- **What is needed**: Look through the entries for the line containing "由がこちら…」→「昔から日本は愛されてた…（ブルブ". Then output that line and every line after it, exactly, to the end.

- - - - - - -

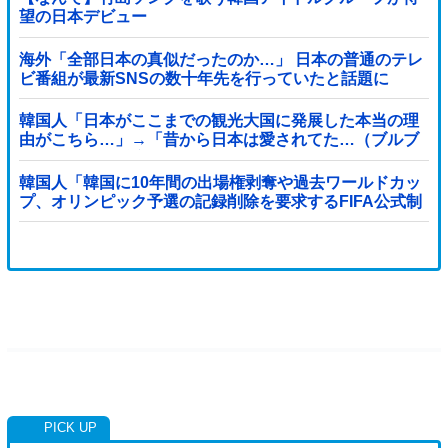
望の日本デビュー
海外「全部日本の真似だったのか…」 日本の普通のテレ
ビ番組が最新SNSの数十年先を行っていたと話題に
韓国人「日本がここまでの観光大国に発展した本当の理
由がこちら…」→「昔から日本は愛されてた…（ブルブ
ル」＝韓国の反応
韓国人「韓国に10年間の出場権剥奪や過去ワールドカッ
プ、オリンピック予選の記録削除を要求するFIFA公式制
裁を海外メディアが報道！」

- - - - - - -

- **Task response**:
由がこちら…」→「昔から日本は愛されてた…（ブルブ
ル」＝韓国の反応
韓国人「韓国に10年間の出場権剥奪や過去ワールドカッ
プ、オリンピック予選の記録削除を要求するFIFA公式制
裁を海外メディアが報道！」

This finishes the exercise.